Identification and characterization of phosphodiesterases that specifically degrade 3'3'-cyclic GMP-AMP.

Cyclic dinucleotides act as intracellular second messengers, modulating a variety of cellular activities including innate immune activation. Although phosphodiesterases (PDEs) hydrolyzing c-di-GMP and c-di-AMP have been identified, no PDEs for cGAMPs have been reported. Here we identified the first three cGAMP-specific PDEs in V. cholerae (herein designated as V-cGAP1/2/3). V-cGAPs are HD-GYP domain-containing proteins and specifically break 3'3'-cGAMP, but not other forms of cGAMP. 3'3'-cGAMP is first linearized by all three V-cGAPs to produce 5'-pApG, which is further hydrolyzed into 5'-ApG by V-cGAP1. In this two-step reaction, V-cGAP1 functions as both a PDE and a 5'-nucleotidase. In vivo experiments demonstrated that V-cGAPs play non-redundant roles in cGAMP degradation.
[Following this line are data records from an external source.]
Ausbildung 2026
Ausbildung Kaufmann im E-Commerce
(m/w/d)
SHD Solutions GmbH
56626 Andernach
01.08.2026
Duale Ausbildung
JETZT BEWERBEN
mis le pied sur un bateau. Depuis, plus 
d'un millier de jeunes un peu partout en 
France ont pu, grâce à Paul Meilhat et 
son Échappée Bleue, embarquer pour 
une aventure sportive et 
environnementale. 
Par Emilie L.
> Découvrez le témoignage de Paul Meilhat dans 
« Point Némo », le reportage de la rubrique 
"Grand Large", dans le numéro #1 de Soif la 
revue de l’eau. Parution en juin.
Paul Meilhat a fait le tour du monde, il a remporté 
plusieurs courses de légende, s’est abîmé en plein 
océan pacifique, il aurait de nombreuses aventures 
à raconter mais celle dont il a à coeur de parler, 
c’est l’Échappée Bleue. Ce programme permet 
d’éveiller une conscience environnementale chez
The high specificity of V-cGAPs on 3'3'-cGAMP suggests the existence of specific PDEs for other cGAMPs, including 2'3'-cGAMP in mammalian cells. The absolute requirement of the GYP motif for 3'3'-cGAMP degradation suggests that HD domain-containing PDEs in eukaryotes are probably unable to hydrolyze cGAMPs. The fact that all V-cGAPs attack 3'3'-cGAMP on one specific phosphodiester bond suggests that PDEs for other cGAMPs would utilize a similar strategy. These results will provide valuable information for identification and characterization of mammalian 2'3'-cGAMP-specific PDEs in future studies.